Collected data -
= = =
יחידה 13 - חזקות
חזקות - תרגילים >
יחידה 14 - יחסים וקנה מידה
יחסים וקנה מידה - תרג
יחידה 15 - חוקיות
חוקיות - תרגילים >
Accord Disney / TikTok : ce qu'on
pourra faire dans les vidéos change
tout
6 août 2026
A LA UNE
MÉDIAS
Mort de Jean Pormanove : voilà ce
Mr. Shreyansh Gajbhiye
= = =
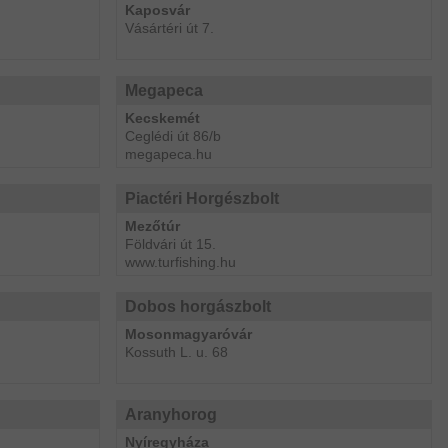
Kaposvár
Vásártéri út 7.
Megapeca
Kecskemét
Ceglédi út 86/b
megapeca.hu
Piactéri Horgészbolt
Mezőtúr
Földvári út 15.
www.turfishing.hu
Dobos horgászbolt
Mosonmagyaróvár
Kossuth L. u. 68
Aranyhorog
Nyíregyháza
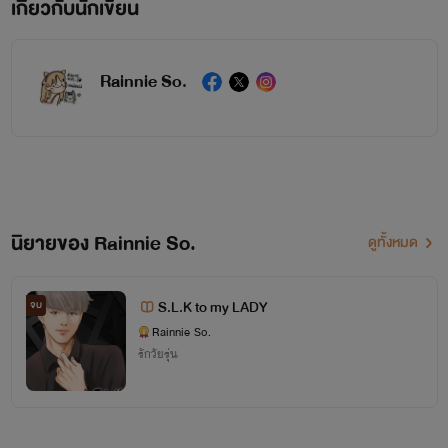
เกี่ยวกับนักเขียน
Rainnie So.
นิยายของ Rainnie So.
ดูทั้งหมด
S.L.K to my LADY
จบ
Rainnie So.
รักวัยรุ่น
= = =
EXERCISE DIRECTIONS -
Using the data above, repeat exactly the lines that begin at the line with "חזקות - תרגילים >" and end at the line with "Mr. Shreyansh Gajbhiye", both ends included.

EXPECTED ANSWER -
חזקות - תרגילים >
יחידה 14 - יחסים וקנה מידה
יחסים וקנה מידה - תרג
יחידה 15 - חוקיות
חוקיות - תרגילים >
Accord Disney / TikTok : ce qu'on
pourra faire dans les vidéos change
tout
6 août 2026
A LA UNE
MÉDIAS
Mort de Jean Pormanove : voilà ce
Mr. Shreyansh Gajbhiye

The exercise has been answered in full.